Best way to compute a rolling median absolution deviation (MAD) in polars (python)


What would be the most efficient way to compute, in polars (python-polars), a rolling median absolute deviation (MAD) over a given period over a given "groupby key" ?

The context/the dataframe

I have the following dataframe:

  • it contains 3 columns
    • 1 datetime column (type Datetime)
    • 1 group column (type UInt32)
    • 1 value column (type UInt32)
  • the dataframe contains ~13 millions rows
    • it contains some values from 1500 distinct groups at the granularity of 5mn over 1 month
    • 5mn data points for a full month is around 8640 points
    • 8640 points for 1500 groups => 8640 * 1500 ~= 13 millions data points
┌─────────────────────┬───────┬───────┐
│ datetime            ┆ group ┆ value │
│ ---                 ┆ ---   ┆ ---   │
│ datetime[μs]        ┆ u32   ┆ u32   │
╞═════════════════════╪═══════╪═══════╡
│ 2023-04-17 14:50:00 ┆ 1     ┆ 8     │
│ 2023-04-17 14:50:00 ┆ 2     ┆ 4     │
│ 2023-04-17 14:50:00 ┆ 3     ┆ 14893 │
│ 2023-04-17 14:50:00 ┆ 4     ┆ 15    │
│ …                   ┆ …     ┆ …     │
│ 2023-05-17 14:45:00 ┆ 1497  ┆ 3     │
│ 2023-05-17 14:45:00 ┆ 1498  ┆ 8193  │
│ 2023-05-17 14:45:00 ┆ 1499  ┆ 42    │
│ 2023-05-17 14:45:00 ┆ 1500  ┆ 15    │
└─────────────────────┴───────┴───────┘

The processing

I now want to compute a rolling median absolute deviation over a week of data (i.e. 2016 observations as we are working at 5mn granularity) over every group.

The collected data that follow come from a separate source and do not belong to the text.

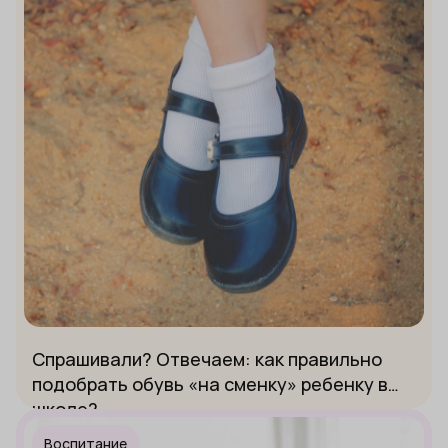
Спрашивали? Отвечаем: как правильно
подобрать обувь «на сменку» ребенку в
школе?
Воспитание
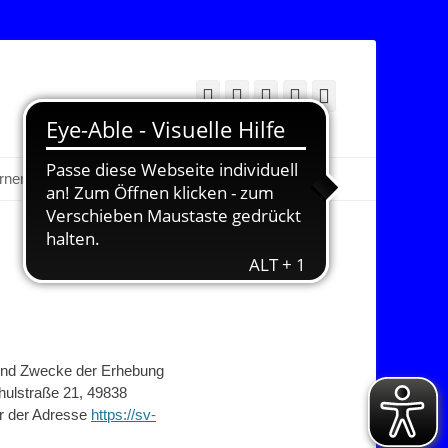
Facebook
Twitter
E-
YouTube
Instagram
Mail
Suchen
erner Bereich
g und Zwecke der Erhebung
ulstraße 21, 49838
er der Adresse
https://sv-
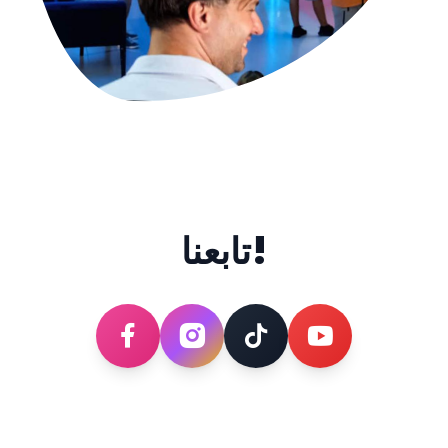
تابعنا!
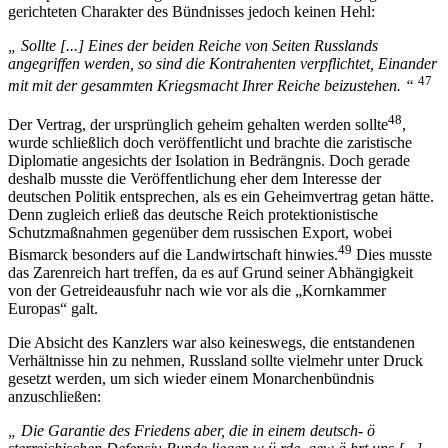
gerichteten Charakter des Bündnisses jedoch keinen Hehl:
„ Sollte [...] Eines der beiden Reiche von Seiten Russlands
angegriffen werden, so sind die Kontrahenten verpflichtet, Einander
47
mit mit der gesammten Kriegsmacht Ihrer Reiche beizustehen. “
48
Der Vertrag, der ursprünglich geheim gehalten werden sollte
,
wurde schließlich doch veröffentlicht und brachte die zaristische
Diplomatie angesichts der Isolation in Bedrängnis. Doch gerade
deshalb musste die Veröffentlichung eher dem Interesse der
deutschen Politik entsprechen, als es ein Geheimvertrag getan hätte.
Denn zugleich erließ das deutsche Reich protektionistische
Schutzmaßnahmen gegenüber dem russischen Export, wobei
49
Bismarck besonders auf die Landwirtschaft hinwies.
Dies musste
das Zarenreich hart treffen, da es auf Grund seiner Abhängigkeit
von der Getreideausfuhr nach wie vor als die „Kornkammer
Europas“ galt.
Die Absicht des Kanzlers war also keineswegs, die entstandenen
Verhältnisse hin zu nehmen, Russland sollte vielmehr unter Druck
gesetzt werden, um sich wieder einem Monarchenbündnis
anzuschließen:
„ Die Garantie des Friedens aber, die in einem deutsch- ö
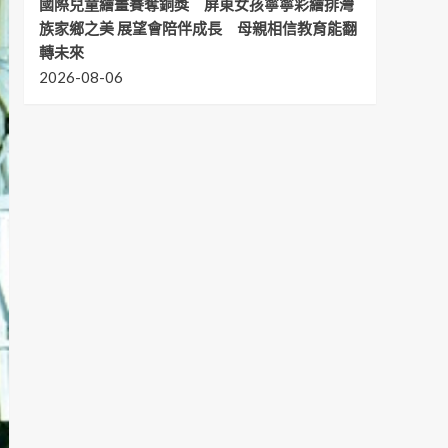
國際兒童繪畫賽奪銅獎 屏東女孩寧寧彩繪排灣
族家鄉之美 展望會陪伴成長 母親相信教育能翻
轉未來
2026-08-06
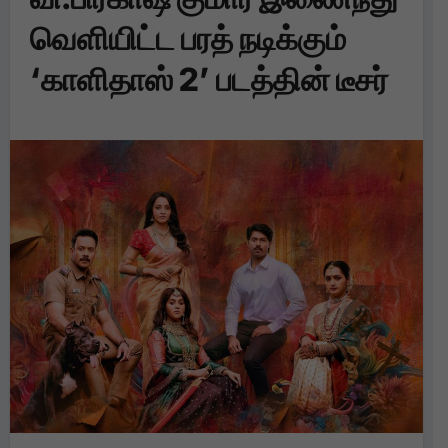
வெளியிட்ட பரத் நடிக்கும்
‘காளிதாஸ் 2’ படத்தின் டீசர்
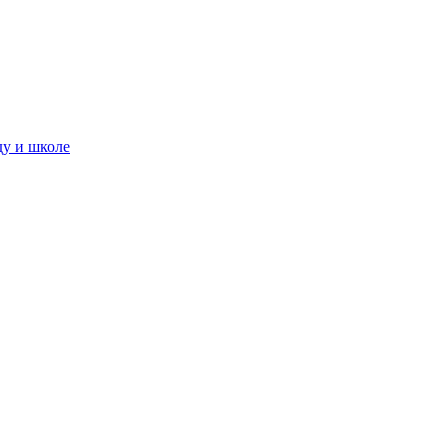
ду и школе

I am currently able to compute very efficiently a rolling standard deviation with such kind of "expression":

(
    df.
    with_columns(
        pl.col("value").rolling_std(2016).over("group").alias("std")
    )
)

It gives me an answer in less than a second!

Unfortunately, the standard deviation is too sensitive to "outliers" and we would need to switch to a median absolute deviation (i.e. take the median of the absolute distance to the median instead of the mean of the distance to the mean).

The current approach

I gave a try with a rolling_map + the computation of the median from the returned series but it is too slow (it is still processing after more than 5 minutes...compared to the 1s of the rolling_std).

(
    df
    .with_columns(
        pl.col("value").rolling_map(lambda s: (s-s.median()).median(), window_size=2016).over("group").alias("mad")
    )
)

Improving the performance

Is there a way to do it more efficiently and to reach the same performance of what we can have with rolling_std ?

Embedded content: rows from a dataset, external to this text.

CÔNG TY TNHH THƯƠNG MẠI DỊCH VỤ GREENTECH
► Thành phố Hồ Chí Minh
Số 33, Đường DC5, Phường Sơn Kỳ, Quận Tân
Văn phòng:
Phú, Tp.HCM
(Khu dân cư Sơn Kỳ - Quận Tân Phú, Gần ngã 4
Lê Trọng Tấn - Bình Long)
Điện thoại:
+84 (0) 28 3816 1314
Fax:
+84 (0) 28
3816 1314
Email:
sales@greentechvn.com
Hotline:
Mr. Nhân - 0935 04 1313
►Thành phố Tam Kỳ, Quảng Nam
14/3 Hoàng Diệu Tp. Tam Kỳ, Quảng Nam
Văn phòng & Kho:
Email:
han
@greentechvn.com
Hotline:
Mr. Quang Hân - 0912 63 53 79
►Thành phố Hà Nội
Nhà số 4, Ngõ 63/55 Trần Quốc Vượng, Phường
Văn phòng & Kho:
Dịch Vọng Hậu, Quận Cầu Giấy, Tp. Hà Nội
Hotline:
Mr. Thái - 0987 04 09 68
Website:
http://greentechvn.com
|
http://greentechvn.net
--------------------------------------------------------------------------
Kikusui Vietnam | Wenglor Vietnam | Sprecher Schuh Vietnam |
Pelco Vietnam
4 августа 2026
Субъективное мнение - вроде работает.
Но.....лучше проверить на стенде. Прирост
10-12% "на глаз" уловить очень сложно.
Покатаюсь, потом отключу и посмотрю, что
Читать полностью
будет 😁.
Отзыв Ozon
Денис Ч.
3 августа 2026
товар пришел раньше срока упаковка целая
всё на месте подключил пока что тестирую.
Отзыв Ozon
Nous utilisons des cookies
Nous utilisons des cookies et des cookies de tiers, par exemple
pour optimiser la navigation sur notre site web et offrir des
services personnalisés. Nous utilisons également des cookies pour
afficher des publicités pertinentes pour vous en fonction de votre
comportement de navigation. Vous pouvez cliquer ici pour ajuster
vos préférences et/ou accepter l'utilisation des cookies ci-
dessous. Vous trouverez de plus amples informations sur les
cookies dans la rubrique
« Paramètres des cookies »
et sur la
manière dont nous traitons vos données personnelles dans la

(i understand that computing the mad can be slower than computing a standard deviation...but i mean having the same kind of order of magnitude...i.e. to be able to compute in several seconds).

UPDATE

As noticed by @Dean Mac Gregor, the original lambda i've put in The current approach does not give the expected result (it returns always 0).
The proper lambda to have the expected result is rather lambda s: (s-s.median()).abs().median() (the call to abs() was missing).
The performance issue remains.
How to compute it more efficiently ?


Solution

  • I think you can use .cumulative_eval() for this.

    Although: "Warning: This can be really slow as it can have O(n^2) complexity."

    s = pl.element().tail(2016)
    
    df.with_columns(mad = 
       pl.col("value")
         .cumulative_eval((s - s.median()).abs().median(), parallel=True)
         .over("group")
    )
    

    You will get all the values, as if you supplied min_periods=1 to the rolling method.